- **WORK REQUIRED**
Only the words of the entries are wanted, repeated exactly and without images.

• • • • • • •

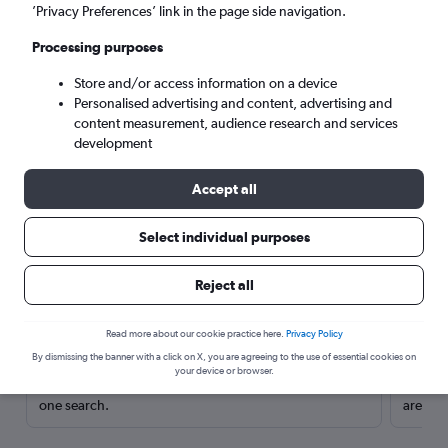
’Privacy Preferences’ link in the page side navigation.
Processing purposes
Store and/or access information on a device
Personalised advertising and content, advertising and
content measurement, audience research and services
development
Accept all
Select individual purposes
Here’s why our users search for
Reject all
rental cars through Cheapflights
Read more about our cookie practice here.
Privacy Policy
Save over 40%
By dismissing the banner with a click on X, you are agreeing to the use of essential cookies on
your device or browser.
Compare Cheapflights against other travel sites with
Holding
one search.
are red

• • • • • • •

- **ANSWER TO THE EXERCISE**
’Privacy Preferences’ link in the page side navigation.
Processing purposes
Store and/or access information on a device
Personalised advertising and content, advertising and
content measurement, audience research and services
development
Accept all
Select individual purposes
Here’s why our users search for
Reject all
rental cars through Cheapflights
Read more about our cookie practice here.
Privacy Policy
Save over 40%
By dismissing the banner with a click on X, you are agreeing to the use of essential cookies on
your device or browser.
Compare Cheapflights against other travel sites with
Holding
one search.
are red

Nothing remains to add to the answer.